Annoyingly, the log formats aren't the same between versions. But the salient point is that the Redis commands are actually executed a bit differently in Redis 4 vs Redis 5.

With Redis 4, the enqueue in the nested pipeline (from within the resque gem) gets added to the MULTI/EXEC already in progress that resque-scheduler is wrapping around each batch. Thus, the queue push happens inside of the transaction:

MULTI
SREM resque:timestamps:{"class":"Job","args":[],"queue":"jobs"} delayed:1703722645
SADD resque:queues jobs
RPUSH resque:queue:jobs {"class":"Job","args":[]}
LTRIM resque:delayed:1703722645 100 -1
EXEC

With Redis 5, the nested pipeline appears to fire eagerly, since it's effectively being called on the top-level like Resque.redis.pipelined { ... } instead of on the block argument like Resque.redis.multi { |m| m.pipelined { ... } }. Thus, the queue push happens outside of the transaction:

SADD resque:queues jobs
RPUSH resque:queue:jobs {"class":"Job","args":[]}
MULTI
SREM resque:timestamps:{"class":"Job","args":[],"queue":"jobs"} delayed:1703722657
LTRIM resque:delayed:1703722657 100 -1
EXEC

Note that the SADD + RPUSH are still sent as one unit in a pipelined command, but they're still apparently sent before the MULTI/EXEC block, meaning that the enqueue could still go through even if the schedule bookkeeping gets rolled back.

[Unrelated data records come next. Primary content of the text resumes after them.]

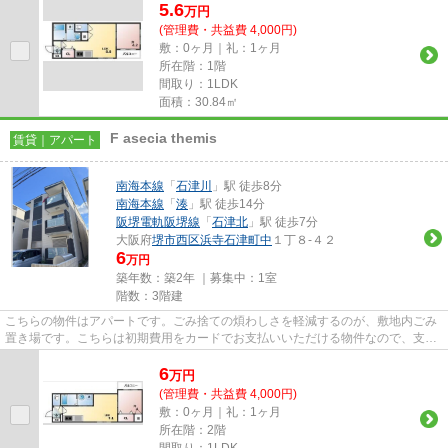
5.6
万
円
(管理費・共益費 4,000円)
敷：0ヶ月｜礼：1ヶ月
所在階：1階
間取り：1LDK
面積：30.84㎡
F asecia themis
賃貸｜アパート
南海本線
「
石津川
」駅 徒歩8分
南海本線
「
湊
」駅 徒歩14分
阪堺電軌阪堺線
「
石津北
」駅 徒歩7分
大阪府
堺市西区
浜寺石津町中
１丁８-４２
6
万円
築年数：築2年 ｜募集中：
1室
階数：3階建
こちらの物件はアパートです。ごみ捨ての煩わしさを軽減するのが、敷地内ごみ
置き場です。こちらは初期費用をカードでお支払いいただける物件なので、支払
い手続きの手間が省けます。...
6
万
円
(管理費・共益費 4,000円)
敷：0ヶ月｜礼：1ヶ月
所在階：2階
間取り：1LDK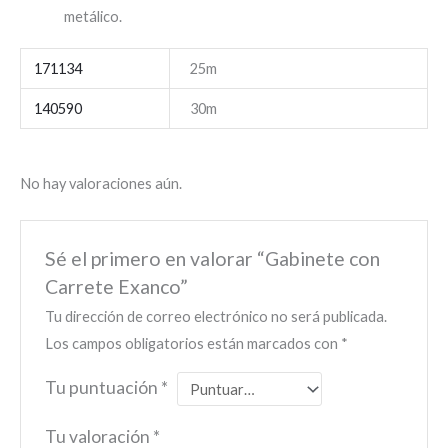
metálico.
171134
25m
140590
30m
No hay valoraciones aún.
Sé el primero en valorar “Gabinete con
Carrete Exanco”
Tu dirección de correo electrónico no será publicada.
Los campos obligatorios están marcados con
*
Tu puntuación
*
Tu valoración
*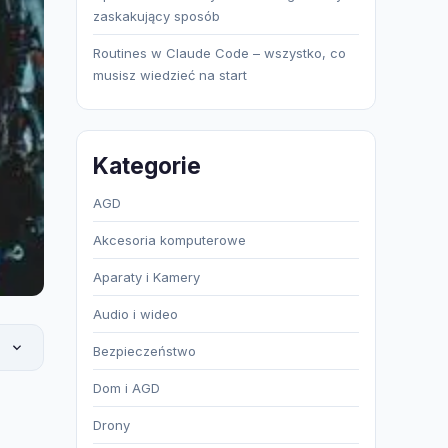
zaskakujący sposób
Routines w Claude Code – wszystko, co
musisz wiedzieć na start
Kategorie
AGD
Akcesoria komputerowe
Aparaty i Kamery
Audio i wideo
Bezpieczeństwo
Dom i AGD
Drony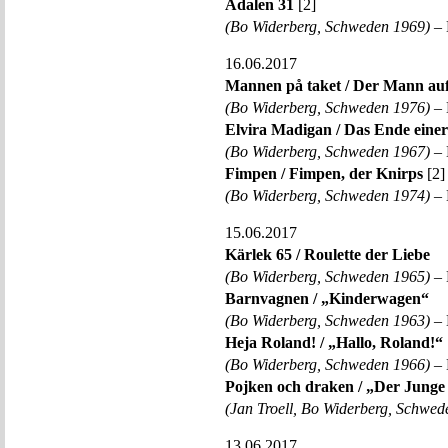
Ådalen 31
[2]
(Bo Widerberg, Schweden 1969)
– 
16.06.2017
Mannen på taket / Der Mann au
(Bo Widerberg, Schweden 1976)
– 
Elvira Madigan / Das Ende eine
(Bo Widerberg, Schweden 1967)
– 
Fimpen / Fimpen, der Knirps
[2]
(Bo Widerberg, Schweden 1974)
– 
15.06.2017
Kärlek 65 / Roulette der Liebe
(Bo Widerberg, Schweden 1965)
– 
Barnvagnen / „Kinderwagen“
(Bo Widerberg, Schweden 1963)
– 
Heja Roland! / „Hallo, Roland!“
(Bo Widerberg, Schweden 1966)
– 
Pojken och draken / „Der Jung
(Jan Troell, Bo Widerberg, Schwed
13.06.2017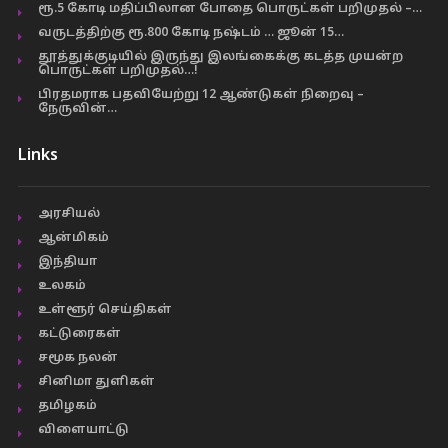
ரூ.5 கோடி மதிப்பிலான போதை பொருட்கள் பறிமுதல் –…
வருடத்திற்கு ரூ.800 கோடி நஷ்டம் … ஜூன் 15…
தூத்துக்குடியில் இருந்து இலங்கைக்கு கடத்த முயன்ற
பொருட்கள் பறிமுதல்…!
பிரதமராக பதவியேற்று 12 ஆண்டுகள் நிறைவு –
நேருவின்…
Links
அரசியல்
ஆன்மிகம்
இந்தியா
உலகம்
உள்ளூர் செய்திகள்
கட்டுரைகள்
சமூக நலன்
சினிமா துளிகள்
தமிழகம்
விளையாட்டு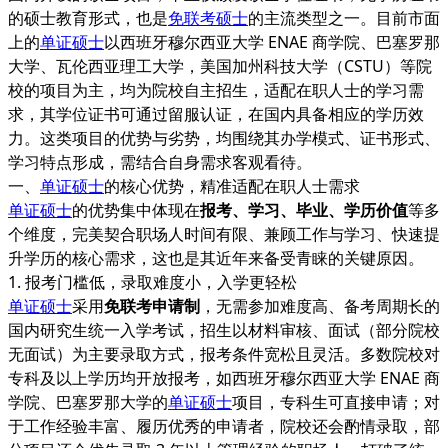
的硕士教育形式，也是
免联考硕士
的主流类型之一。目前市面
上的
单证硕士
以西班牙穆尔西亚大学 ENAE 商学院、巴塞罗那
大学、瓦伦西亚理工大学，美国加州科技大学（CSTU）等院
校的项目为主，均为院校自主招生，适配在职人士的学习需
求，其学位证书可通过留服认证，在国内具备相应的学历效
力。这类项目的优势与劣势，均围绕其办学模式、证书形式、
学习特点形成，需结合自身需求客观看待。
一、
单证硕士
的核心优势，精准适配在职人士需求
单证硕士
的优势集中体现在
报考、学习、毕业、学历价值
等多
个维度，完美契合职场人时间有限、兼顾工作与学习、快速提
升学历的核心需求，这也是其近年来备受青睐的关键原因。
1. 报考门槛低，录取难度小，入学更轻松
单证硕士
采用
免联考申请制
，无需参加难度高、备考周期长的
国内研究生统一入学考试，招生以材料审核、面试（部分院校
无面试）为主要录取方式，报考条件宽松且灵活。多数院校对
专科及以上学历均开放报考，如西班牙穆尔西亚大学 ENAE 商
学院、巴塞罗那大学的
单证硕士
项目，专科生可直接申请；对
于工作经验丰富、履历优秀的申请者，院校还会酌情录取，部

I'm guessing that this is not the desired behavior. I'm not totally sure of the implications, but it seems fairly serious. As such, I'll amend the title to reflect the broader nature of the issue.

murdoch commented 6 months ago

Is there any update on how to fix this issue? I've found that setting Redis.silence_deprecations = true does not resolve it.

PS - using the following:

alxckn commented 1 month ago

We've been observing job duplication on our app (with redis-rb 5.x), very probably related to this issue. As mentioned by @ajvondrak this seems like a serious problem indeed.

Fixing this issue would require patching both resque and resque-scheduler to pass down the transaction object, so quite invasive and complex... This would not solve issues for enqueue hooks that use redis though. Perhaps a revert of https://github.com/resque/resque-scheduler/pull/767 should be considered?